[EXERCISE] Pictures stay out; print the rest of the listing below exactly as it stands.

[MATERIAL FOR THIS TASK]
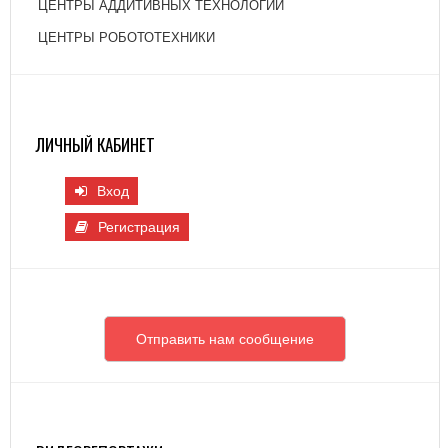
ЦЕНТРЫ АДДИТИВНЫХ ТЕХНОЛОГИЙ
ЦЕНТРЫ РОБОТОТЕХНИКИ
ЛИЧНЫЙ КАБИНЕТ
Вход
Регистрация
Отправить нам сообщение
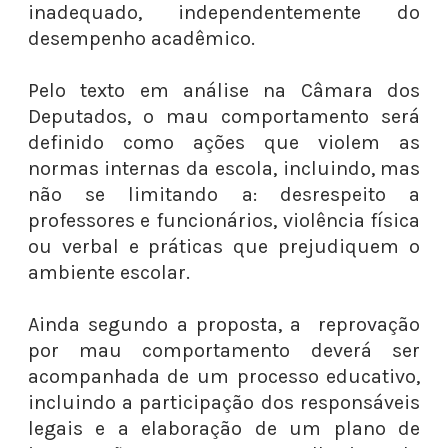
inadequado, independentemente do
desempenho acadêmico.
Pelo texto em análise na Câmara dos
Deputados, o mau comportamento será
definido como ações que violem as
normas internas da escola, incluindo, mas
não se limitando a: desrespeito a
professores e funcionários, violência física
ou verbal e práticas que prejudiquem o
ambiente escolar.
Ainda segundo a proposta, a reprovação
por mau comportamento deverá ser
acompanhada de um processo educativo,
incluindo a participação dos responsáveis
legais e a elaboração de um plano de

[OUTPUT FOR THIS EXERCISE]
ЦЕНТРЫ АДДИТИВНЫХ ТЕХНОЛОГИЙ
ЦЕНТРЫ РОБОТОТЕХНИКИ
ЛИЧНЫЙ КАБИНЕТ
Вход
Регистрация
Отправить нам сообщение
inadequado, independentemente do
desempenho acadêmico.
Pelo texto em análise na Câmara dos
Deputados, o mau comportamento será
definido como ações que violem as
normas internas da escola, incluindo, mas
não se limitando a: desrespeito a
professores e funcionários, violência física
ou verbal e práticas que prejudiquem o
ambiente escolar.
Ainda segundo a proposta, a reprovação
por mau comportamento deverá ser
acompanhada de um processo educativo,
incluindo a participação dos responsáveis
legais e a elaboração de um plano de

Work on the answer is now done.